The Perfect Tuba: Forging Fulfillment from the Bass Horn, Band, and Hard Work by Sam Quinones

Bloomsbury

Review by Brian Tanguay

It’s not often I start a review with, “I loved this book,” but in the case of The Perfect Tuba by Sam Quinones it’s the absolute truth. This story fascinated me from page one and never let up, and by the end I felt uplifted. An award winning author and reporter who wrote narrative nonfiction about crime, drug addiction, and the opioid crisis for many years, Quinones developed a fascination for the tuba and tuba players, and wrote stories for the Los Angeles Times about the tuba’s popularity in Mexican Los Angeles. As he met and interviewed tuba players while working on other projects, Quinones gathered notes, stories and tuba lore. The result is this wonderful book. 

Writing for so long about the scourge of addiction left Quinones searching for counterbalances, for pursuits that nurture individuals and communities instead of destroying them. But his search went deeper; he was looking for the antithesis of our modern marketing culture which promises instant fulfillment of our wants and desires, and happiness through buying things. By no means is the tuba an instrument of instant gratification. It demands patience, dedication, and persistence. As many of the tuba players profiled learned, hard work preceded any reward, and if reward arrived it was rarely accompanied by fame or fortune. Almost without exception, however, the self-knowledge gained from learning to play the tuba, the endeavor itself, proved to be lasting and often life-altering. 

“The tuba is an optimistic instrument,” Quinones writes. “It brings the band together; it is the community enhancer. Few players choose it.” More often than not, the kid who arrived late for the first day of band class found that the tuba was the last remaining instrument. The tuba isn’t sexy like the trumpet, and it seems to attract outsiders, misfits, and loners drawn to solitary toil. The tuba doesn’t have a long and distinguished history, it was created in 1835, and it took years for visionary players to imbue the instrument with a rambunctious spirit. We meet and get to know many of these people: Arnold Jacobs. Roger Bobo. Harvey Phillips. Anthony Lacen. We also encounter legendary band directors like Al Cortinas and George Trevino, who against tremendous odds built improbably successful music programs in the Rio Grande Valley of Texas, in poor rural school districts, training students as comfortable in Mexico as they were in the US. The stories are inspiring, a stark contrast to our isolating and distracting culture.

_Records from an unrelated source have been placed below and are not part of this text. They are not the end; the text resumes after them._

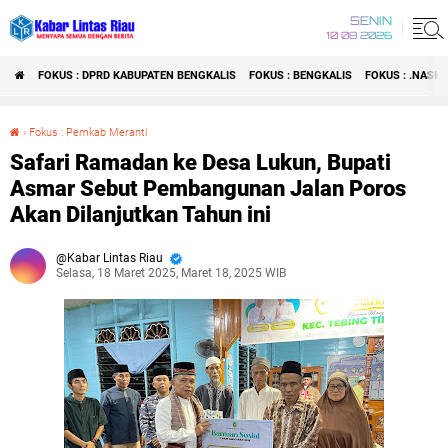
SENIN
10 08 2026
FOKUS : DPRD KABUPATEN BENGKALIS
FOKUS : BENGKALIS
FOKUS : .NASI
›
Fokus : Pemkab Meranti
Safari Ramadan ke Desa Lukun, Bupati Asmar Sebut Pembangunan Jalan Poros Akan Dilanjutkan Tahun ini
Safari Ramadan ke Desa Lukun, Bupati
Asmar Sebut Pembangunan Jalan Poros
Akan Dilanjutkan Tahun ini
Kabar Lintas Riau
Selasa, 18 Maret 2025, Maret 18, 2025 WIB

With the help of dedicated and caring adults, the children of poor, working-class immigrants put their school on the marching band map. 

Equally fascinating is the story of the Chicago Yorks, the greatest tubas ever made, manufactured by the long defunct York Band Instrument Company in Grand Rapids, Michigan. The Stradivarius of tubas, two of which are owned by the Chicago Symphony Orchestra. Built in the 1930s, when mastery of craft still mattered, the York tuba set the standard for sound quality and raw power. Over time the fame and mystery of the York tubas acquired mystical status. At least nine other companies have attempted to replicate the two Chicago Yorks, and as Quinones relates, this pair of tubas has undergone what amounts to gynecological examination. Many people have tried to recreate the “gorgeous, mesmerizing York sound.”

Technically speaking, there’s no such thing as a perfect tuba. But perfection isn’t the point of the story Sam Quinones tells so masterfully: purpose is the point. The Perfect Tuba is about what happens when we find something we can devote our creative energy to achieving. The tuba is a metaphor for the journey. Reward comes from striving toward a productive end, toward mastery and self-fulfillment through simple hard work and earnest effort. The lesson isn’t new, it’s just one we have been conditioned to forget.